4.3. Implications for Drug Targeting
There are many implications for future drug targeting. As the phi and psi angles involved in drug action that aims to reduce the aggregation of Aβ were analyzed. These drugs are all currently in clinical trials to test if they are effective. This research only looked at the residues for drugs that were in clinical trials since at least 2018. This is to ensure that the research only looks at recent drugs. This is important because this will result in the highest level of accuracy. This is because they use the most up to date research. Furthermore, they have not been proven to fail yet as the other drugs have.
Analysis of these drugs is critical as it allows us to understand research that is not available. The drugs would only target the residues if past researchers found that there may be some significance at those regions. This must mean that previous research found that these residues were significant. This is because the drugs would not target these locations unless they felt that changing something at these residues would decrease the aggregation. This means that these residues may provide some functional change at the locations. This is important to ensure that the residues are important in figuring out the significant locations.
These are the drugs that aimed at reducing the aggregation of Aβ that made it to clinical trials. For the purposes of this research, we looked at the drugs that are still in clinical trials. This refers to aducanumab, gantenerumab, crenezumab, solanezumab, donanemab, and lecanemab. These drugs will have their residues analyzed for these models. The residues targeted were found from past literature available for Aβ.
This method essentially analyzes all the residues that are targeted by drugs in clinical trials. These residues were then scored based on frequency.

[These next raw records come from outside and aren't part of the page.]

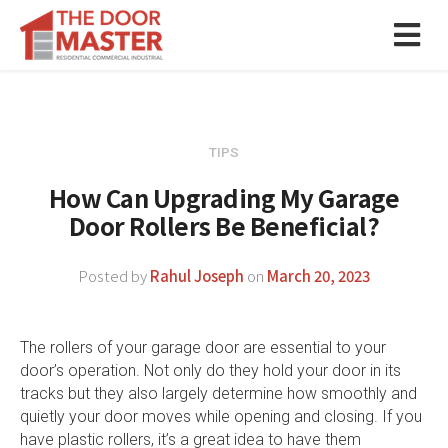
TIPS
How Can Upgrading My Garage
Door Rollers Be Beneficial?
Posted by
Rahul Joseph
on
March 20, 2023
The rollers of your garage door are essential to your
door’s operation. Not only do they hold your door in its
tracks but they also largely determine how smoothly and
quietly your door moves while opening and closing. If you
have plastic rollers, it’s a great idea to have them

Table 9 lists the drugs in clinical trials and the residues they target. This was used to identify important locations and domains. The drugs in clinical trials target Residues 3–11 and 13–27. Drugs that failed clinical trials were also analyzed based on their function and their result. In some cases, the exact residues targeted by these drugs are not publicly available. The drugs that failed, mechanism class, and results have been compiled into
Table 10. The anti-tau antibodies and secretase inhibitor drugs shown in
Table 1 have not successfully completed clinical trials. This table can be used to further evaluate the residues if the knowledge becomes public [
27].
Based on the cumulative ranking of important resides presented here, drugs that target Residues 27–29 and/or 2–8 will be effective in reducing symptoms of Alzheimer’s. Based on this, aducanumab, donanemab, and gantenerumab seem to be the drugs that will be most effective in reducing aggregation. This prediction is supported by the FDA approval of aducanumab and favorable findings in current trials for gantenerumab [
7,
28]. Recent reports indicated that Alzheimer’s patients taking donanemab showed improvement over those taking placebo [
8,
9]. This analysis suggests that the reason that the drugs targeting Aβ in clinical trials have failed and will fail in the future is because the drugs are not targeting the regions of Aβ that have the largest effect on disease phenotype.